▶ _What this task involves_:
The output is the line holding "POLÍTICA DE PRIVACIDAD" and all lines after it to the end of the records below; restate them unchanged and add nothing.

================================

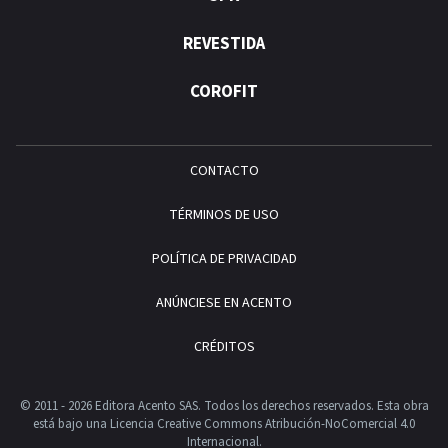
REVESTIDA
COROFIT
CONTACTO
TÉRMINOS DE USO
POLÍTICA DE PRIVACIDAD
ANÚNCIESE EN ACENTO
CRÉDITOS
© 2011 - 2026 Editora Acento SAS. Todos los derechos reservados.
Esta obra
está bajo una Licencia Creative Commons Atribución-NoComercial 4.0
Internacional.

================================

▶ _Finished exercise_:
POLÍTICA DE PRIVACIDAD
ANÚNCIESE EN ACENTO
CRÉDITOS
© 2011 - 2026 Editora Acento SAS. Todos los derechos reservados.
Esta obra
está bajo una Licencia Creative Commons Atribución-NoComercial 4.0
Internacional.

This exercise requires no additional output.